If you’re looking for a great alternative to soft drinks for your menu, and an option that packs a wellness punch, Happy Culture kombucha beverages offer your guests a tasty way to consume probiotics in support of the gut’s micro-biome. Beneficial properties include organic acids, antioxidants, vitamins and digestive enzymes, which all work to improve digestion and flora, boost immunity and detoxify the body.
Happy Culture kombucha drinks are handcrafted in the Cape Winelands using mineral water, natural ingredients and an ancient Eastern tradition of fermenting sweet tea with a live culture of beneficial bacterias and yeasts. The result of this process is a naturally fizzy, tangy-sweet living drink filled with a whole lot of goodness for the body.

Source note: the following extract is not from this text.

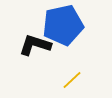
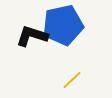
black L-shape: moved 3 px left, 9 px up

The Happy Culture range currently consists of 8 delicious flavour blends, always naturally infused – cucumber and mint, blueberry basil, ginger lemon, rooibos chai, pineapple lime and raspberry hibiscus. These include cold pressed ginger, cold pressed cucumber, natural teas, extracts, juices and spices.
Happy Culture founders Manon Colmant and Mark Jones describe their creations as “somewhere between iced tea and Champagne,” with each infusion offering their unique expression of aromatic and flavour expressions.
All the drinks have a low sugar level, always below 4g/100ml and always broken down, with no sugar being added post fermentation.